I first visited Sierra Leone in February 2007 to launch a digital photography project, a visual conversation if you like, linking women in my home town of Hull in Yorkshire, England, with women in Freetown. For thirty years Hull and Freetown have been officially twinned as cities to foster cultural understanding and friendships, but really we didn’t know much about the people at the grassroots level, especially the women.
The project was supposed to last two weeks, culminating in a book and a small exhibition. Almost five years on we have become Women with Cameras, a small, intimate collaboration of sharing, learning, utilising our strengths and resourcefulness, and making the best of what life has given us.
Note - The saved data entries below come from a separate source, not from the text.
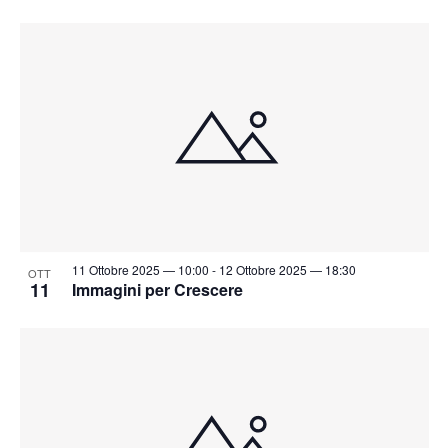
11 Ottobre 2025 — 10:00
-
12 Ottobre 2025 — 18:30
OTT
11
Immagini per Crescere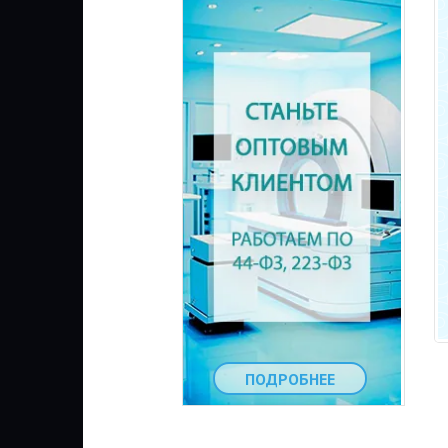
ПОДРОБНЕЕ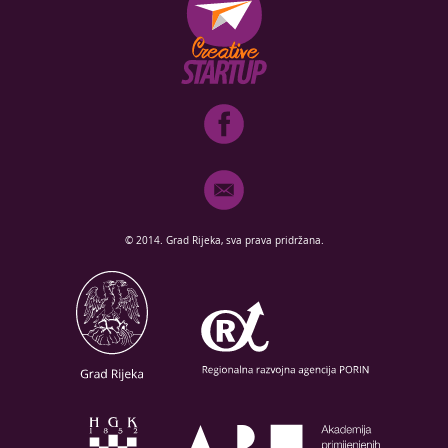
© 2014. Grad Rijeka, sva prava pridržana.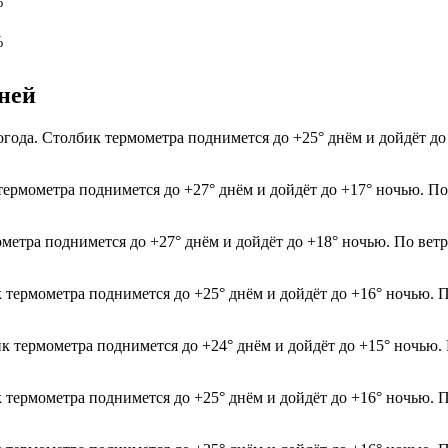
%
%
дней
огода. Столбик термометра поднимется до +25° днём и дойдёт д
термометра поднимется до +27° днём и дойдёт до +17° ночью. По
ометра поднимется до +27° днём и дойдёт до +18° ночью. По ветр
 термометра поднимется до +25° днём и дойдёт до +16° ночью. П
ик термометра поднимется до +24° днём и дойдёт до +15° ночью.
к термометра поднимется до +25° днём и дойдёт до +16° ночью. 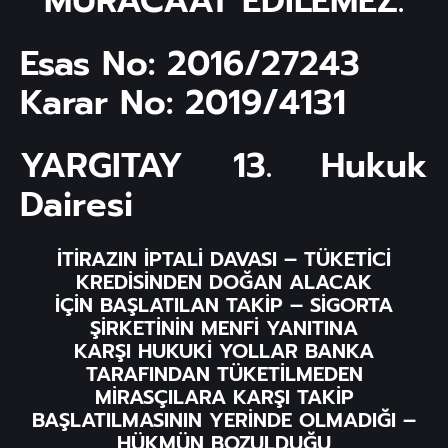
MÜRACAAT EDİLEMEZ.
Esas No: 2016/27243
Karar No: 2019/4131
YARGITAY 13. Hukuk
Dairesi
İTİRAZIN İPTALİ DAVASI – TÜKETİCİ
KREDİSİNDEN DOĞAN ALACAK
İÇİN BAŞLATILAN TAKİP – SİGORTA
ŞİRKETİNİN MENFİ YANITINA
KARŞI HUKUKİ YOLLAR BANKA
TARAFINDAN TÜKETİLMEDEN
MİRASÇILARA KARŞI TAKİP
BAŞLATILMASININ YERİNDE OLMADIĞI –
HÜKMÜN BOZULDUĞU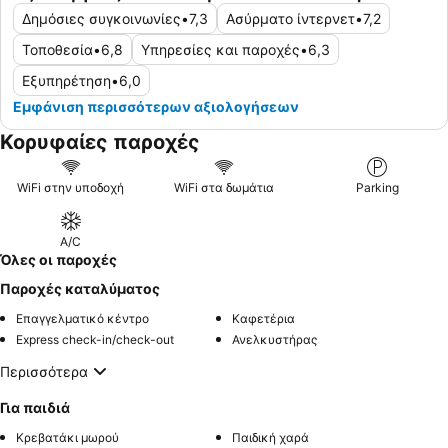
Δημόσιες συγκοινωνίες
•
7,3
Ασύρματο ίντερνετ
•
7,2
Τοποθεσία
•
6,8
Υπηρεσίες και παροχές
•
6,3
Εξυπηρέτηση
•
6,0
Εμφάνιση περισσότερων αξιολογήσεων
Κορυφαίες παροχές
WiFi στην υποδοχή
WiFi στα δωμάτια
Parking
A/C
Όλες οι παροχές
Παροχές καταλύματος
Επαγγελματικό κέντρο
Καφετέρια
Express check-in/check-out
Ανελκυστήρας
Περισσότερα
Για παιδιά
Κρεβατάκι μωρού
Παιδική χαρά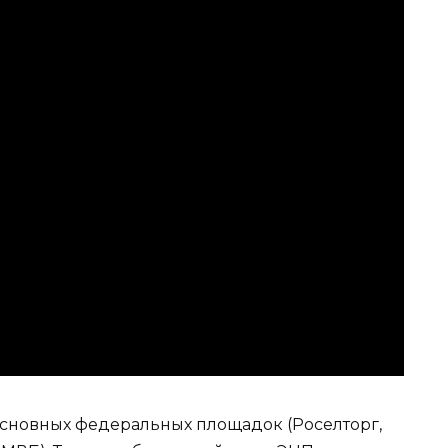
сновных федеральных площадок (Роселторг,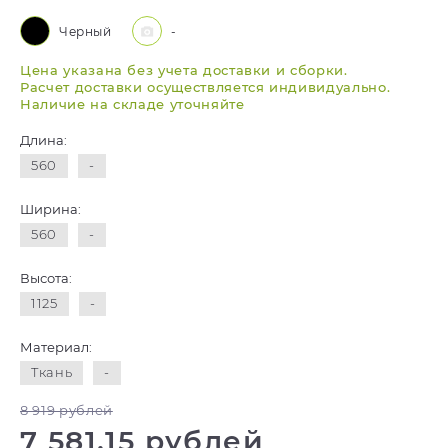
Черный
-
Цена указана без учета доставки и сборки.
Расчет доставки осуществляется индивидуально.
Наличие на складе уточняйте
Длина:
560
-
Ширина:
560
-
Высота:
1125
-
Материал:
Ткань
-
8 919 рублей
7 581,15 рублей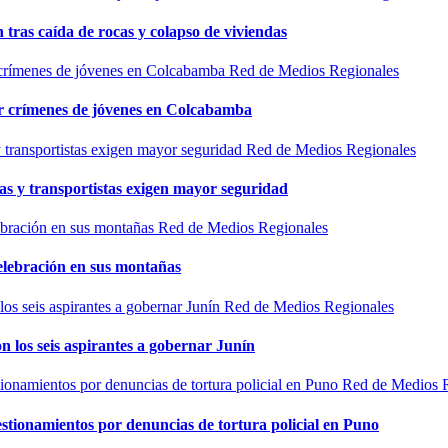
n tras caída de rocas y colapso de viviendas
Red de Medios Regionales
por crímenes de jóvenes en Colcabamba
Red de Medios Regionales
as y transportistas exigen mayor seguridad
Red de Medios Regionales
elebración en sus montañas
Red de Medios Regionales
n los seis aspirantes a gobernar Junín
Red de Medios 
estionamientos por denuncias de tortura policial en Puno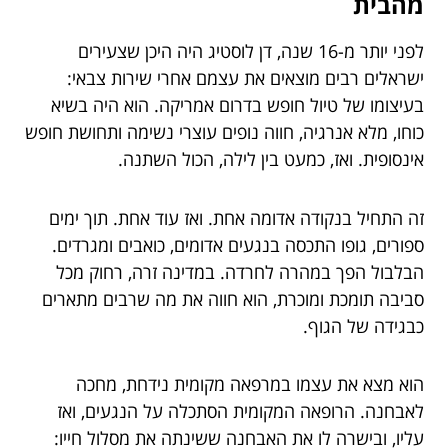
מהבית
לפני יותר מ-16 שנה, דן לוסטיג היה היכן שצעירים
ישראלים רבים מוצאים את עצמם אחרי שירות צבאי:
בעיצומו של טיול חופש בדרום אמריקה. הוא היה בשיא
כוחו, מלא אנרגיה, חווה נופים עוצרי נשימה ותחושת חופש
אינסופית. ואז, כמעט בין לילה, הכול השתנה.
זה התחיל בנקודה אדומה אחת. ואז עוד אחת. תוך ימים
ספורים, גופו התכסה בנגעים אדומים, כואבים ומגרדים.
הבלבול הפך במהרה לחרדה. במדינה זרה, רחוק מכל
סביבה תומכת ומוכרת, הוא חווה את מה שרבים מתארים
כבגידה של הגוף.
הוא מצא את עצמו במרפאה מקומית נידחת, מחכה
לאבחנה. הרופאה המקומית הסתכלה על הנגעים, ואז
עליו, ובישרה לו את האבחנה ששינתה את מסלול חייו: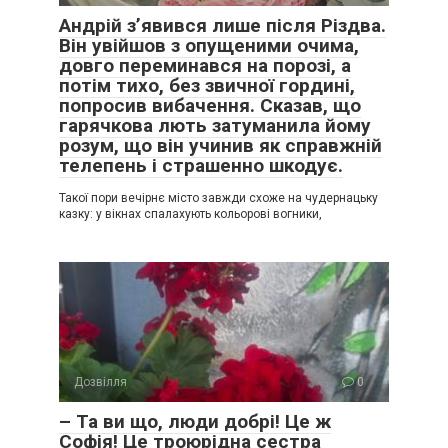
Андрій з’явився лише після Різдва.
Він увійшов з опущеними очима,
довго переминався на порозі, а
потім тихо, без звичної гордині,
попросив вибачення. Сказав, що
гарячкова лють затуманила йому
розум, що він учинив як справжній
телепень і страшенно шкодує.
Такої пори вечірнє місто завжди схоже на чудернацьку
казку: у вікнах спалахують кольорові вогники,
Дозвілля
0
– Та ви що, люди добрі! Це ж
Софія! Це троюрідна сестра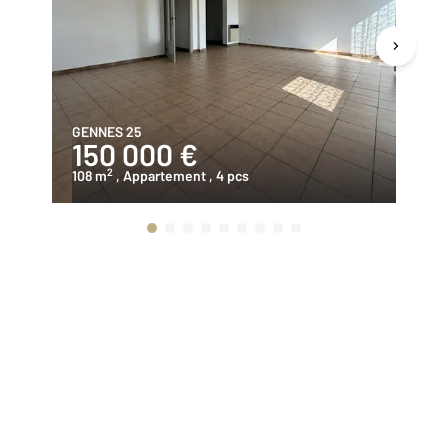
GENNES 25
SA
150 000 €
2
2
108 m
, Appartement
, 4 pcs
10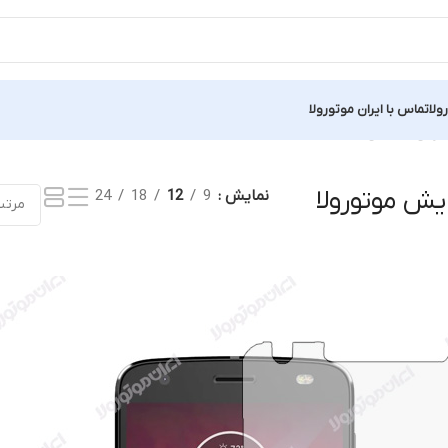
ولا
تماس با ایران موتورولا
نمایش یک نتیجه
ش موتورولا
نمایش
9
12
18
24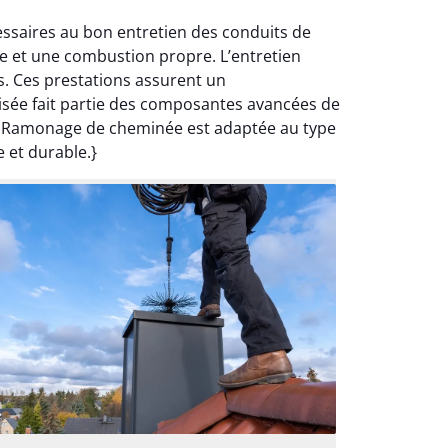
essaires au bon entretien des conduits de
ce et une combustion propre. L’entretien
s. Ces prestations assurent un
alisée fait partie des composantes avancées de
de Ramonage de cheminée est adaptée au type
e et durable.}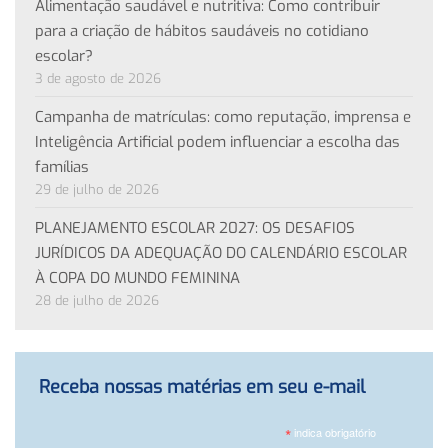
Alimentação saudável e nutritiva: Como contribuir
para a criação de hábitos saudáveis no cotidiano
escolar?
3 de agosto de 2026
Campanha de matrículas: como reputação, imprensa e
Inteligência Artificial podem influenciar a escolha das
famílias
29 de julho de 2026
PLANEJAMENTO ESCOLAR 2027: OS DESAFIOS
JURÍDICOS DA ADEQUAÇÃO DO CALENDÁRIO ESCOLAR
À COPA DO MUNDO FEMININA
28 de julho de 2026
Receba nossas matérias em seu e-mail
*
indica obrigatório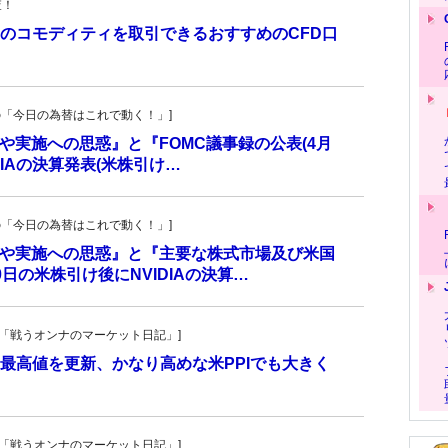
査！
のコモディティを取引できるおすすめのCFD口
！
羊飼いの「今日の為替はこれで動く！」]
入や実施への思惑』と『FOMC議事録の公表(4月
DIAの決算発表(米株引け…
羊飼いの「今日の為替はこれで動く！」]
介入や実施への思惑』と『主要な株式市場及び米国
日の米株引け後にNVIDIAの決算…
紀子の「戦うオンナのマーケット日記」]
最高値を更新、かなり高めな米PPIでも大きく
紀子の「戦うオンナのマーケット日記」]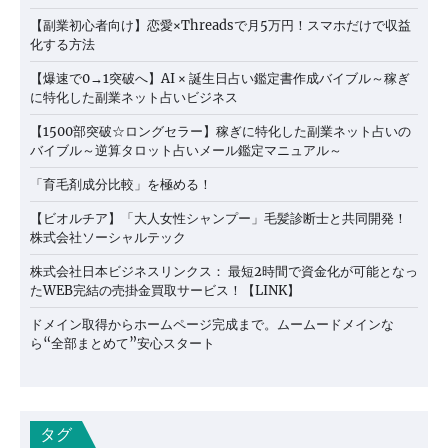
【副業初心者向け】恋愛×Threadsで月5万円！スマホだけで収益
化する方法
【爆速で0→1突破へ】AI × 誕生日占い鑑定書作成バイブル～稼ぎ
に特化した副業ネット占いビジネス
【1500部突破☆ロングセラー】稼ぎに特化した副業ネット占いの
バイブル～逆算タロット占いメール鑑定マニュアル～
「育毛剤成分比較」を極める！
【ビオルチア】「大人女性シャンプー」毛髪診断士と共同開発！
株式会社ソーシャルテック
株式会社日本ビジネスリンクス： 最短2時間で資金化が可能となっ
たWEB完結の売掛金買取サービス！【LINK】
ドメイン取得からホームページ完成まで。ムームードメインな
ら“全部まとめて”安心スタート
タグ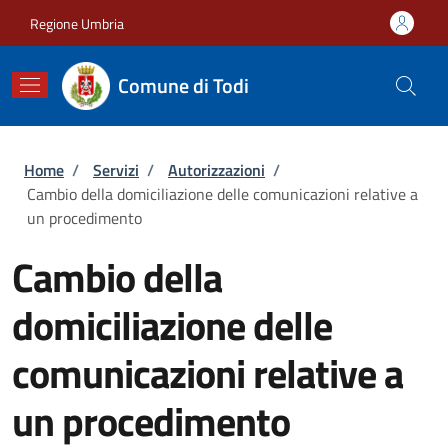
Salta al contenuto principale
Skip to footer content
Regione Umbria
Comune di Todi
Briciole di pane
Home
/
Servizi
/
Autorizzazioni
/
Cambio della domiciliazione delle comunicazioni relative a
un procedimento
Cambio della
domiciliazione delle
comunicazioni relative a
un procedimento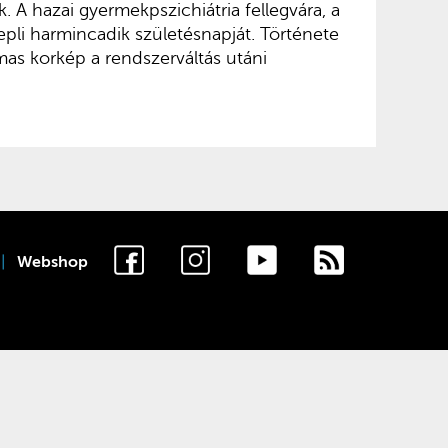
k. A hazai gyermekpszichiátria fellegvára, a
pli harmincadik születésnapját. Története
as korkép a rendszerváltás utáni
Webshop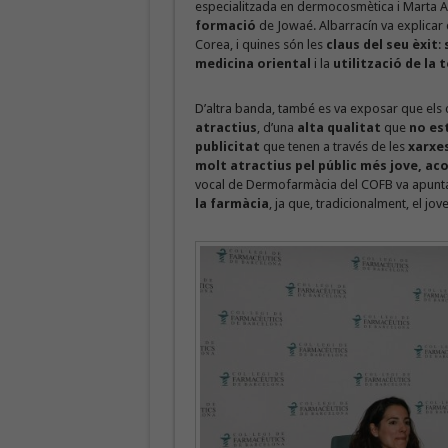
especialitzada en dermocosmètica i Marta Al
formació
de Jowaé. Albarracín va explicar
Corea, i quines són les
claus del seu èxit
:
medicina oriental
i la
utilització de la
D’altra banda, també es va exposar que els
atractius
, d’una
alta qualitat
que
no es
publicitat
que tenen a través de les
xarxes
molt atractius pel públic més jove, ac
vocal de Dermofarmàcia del COFB va apunta
la farmàcia
, ja que, tradicionalment, el jov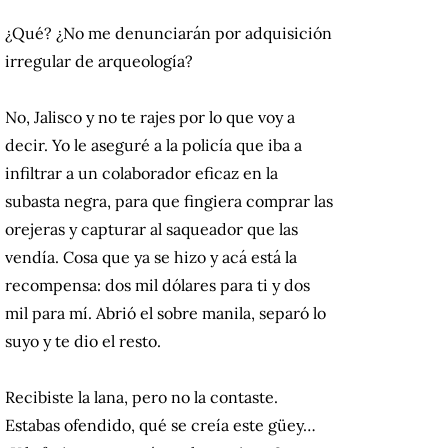
¿Qué? ¿No me denunciarán por adquisición
irregular de arqueología?
No, Jalisco y no te rajes por lo que voy a
decir. Yo le aseguré a la policía que iba a
infiltrar a un colaborador eficaz en la
subasta negra, para que fingiera comprar las
orejeras y capturar al saqueador que las
vendía. Cosa que ya se hizo y acá está la
recompensa: dos mil dólares para ti y dos
mil para mí. Abrió el sobre manila, separó lo
suyo y te dio el resto.
Recibiste la lana, pero no la contaste.
Estabas ofendido, qué se creía este güey…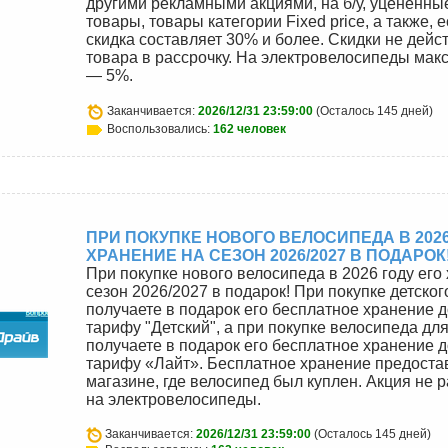
другими рекламными акциями, на б/у, уценённы
товары, товары категории Fixed price, а также, 
скидка составляет 30% и более. Скидки не дейс
товара в рассрочку. На электровелосипеды мак
— 5%.
Заканчивается:
2026/12/31 23:59:00
(Осталось 145 дней)
Воспользовались:
162 человек
ПРИ ПОКУПКЕ НОВОГО ВЕЛОСИПЕДА В 2026
ХРАНЕНИЕ НА СЕЗОН 2026/2027 В ПОДАРОК
При покупке нового велосипеда в 2026 году его
сезон 2026/2027 в подарок! При покупке детско
получаете в подарок его бесплатное хранение д
тарифу "Детский", а при покупке велосипеда дл
получаете в подарок его бесплатное хранение д
тарифу «Лайт». Бесплатное хранение предостав
магазине, где велосипед был куплен. Акция не 
на электровелосипеды.
Заканчивается:
2026/12/31 23:59:00
(Осталось 145 дней)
Running parallel to this, and what funds Women with Cameras, is my own documentary photographic study of what makes these incredible women tick. Known as ’42’, this evolving body of work comprises 42 images and has become an international touring exhibition and slideshow talk. On a more profound and intimate level, 42 is my tribute to the beauty, hope and resilience of women who wake each morning with the belief that one day life really will get better.
Sierra Leone is a beautiful country in West Africa, set between Guinea and Liberia, and edged by the Atlantic Ocean. Mountains and rainforest rise from white beaches or the sprawl of houses, shanty towns and dusty streets. It is a place where the young once studied at one of the finest universities in West Africa, and tourists once flocked to the ‘Athens of Africa’.
But bad governance and an 11-year civil war, one of the most brutal in living memory, brought the country to its knees. Thousands of people were slaughtered, maimed, raped and displaced. Since the war ended in 2002 Sierra Leone has been trying to recover, repairing roads, bringing freshwater to its people, education to its children, and switching the electricity back on. Democratic elections were held and a new free health care program for women and children is underway. Yet the country still groans under the weight of crippling economic and social problems, corruption and high unemployment. For women especially, life is tough. Too many suffer inequality, brutality, hardship, neglect and despair. Too many are invisible.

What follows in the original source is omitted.